> [Work task] In the entries below, count every line with the word "Home". Return only the count.

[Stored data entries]
------------------------------------------------------------------------

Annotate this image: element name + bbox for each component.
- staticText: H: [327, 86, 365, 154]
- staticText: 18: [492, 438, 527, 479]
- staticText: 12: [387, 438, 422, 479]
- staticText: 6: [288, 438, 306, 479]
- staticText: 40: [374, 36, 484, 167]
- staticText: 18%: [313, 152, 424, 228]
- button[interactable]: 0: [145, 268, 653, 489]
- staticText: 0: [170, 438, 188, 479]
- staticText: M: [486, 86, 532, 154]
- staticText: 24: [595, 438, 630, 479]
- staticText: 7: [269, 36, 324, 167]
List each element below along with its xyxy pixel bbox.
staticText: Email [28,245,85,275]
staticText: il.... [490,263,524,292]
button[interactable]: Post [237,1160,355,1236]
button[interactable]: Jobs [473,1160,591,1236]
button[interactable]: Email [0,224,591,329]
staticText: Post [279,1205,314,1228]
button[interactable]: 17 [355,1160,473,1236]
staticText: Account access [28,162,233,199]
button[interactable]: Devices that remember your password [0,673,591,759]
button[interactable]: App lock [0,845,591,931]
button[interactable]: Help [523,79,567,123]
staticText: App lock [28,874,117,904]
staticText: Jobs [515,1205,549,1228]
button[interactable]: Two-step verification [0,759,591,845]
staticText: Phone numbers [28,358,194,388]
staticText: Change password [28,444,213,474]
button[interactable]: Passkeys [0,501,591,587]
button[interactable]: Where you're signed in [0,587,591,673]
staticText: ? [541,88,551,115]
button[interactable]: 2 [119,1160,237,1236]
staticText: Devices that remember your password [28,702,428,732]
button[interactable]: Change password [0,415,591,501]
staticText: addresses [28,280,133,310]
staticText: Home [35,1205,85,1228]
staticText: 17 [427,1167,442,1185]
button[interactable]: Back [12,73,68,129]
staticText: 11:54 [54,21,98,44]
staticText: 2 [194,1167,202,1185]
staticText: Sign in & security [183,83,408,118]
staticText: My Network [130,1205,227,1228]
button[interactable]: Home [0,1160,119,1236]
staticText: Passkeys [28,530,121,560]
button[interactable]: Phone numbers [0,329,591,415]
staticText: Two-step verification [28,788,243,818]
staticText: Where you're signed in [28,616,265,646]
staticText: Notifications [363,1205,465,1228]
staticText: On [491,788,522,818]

------------------------------------------------------------------------

> [Exercise output] 2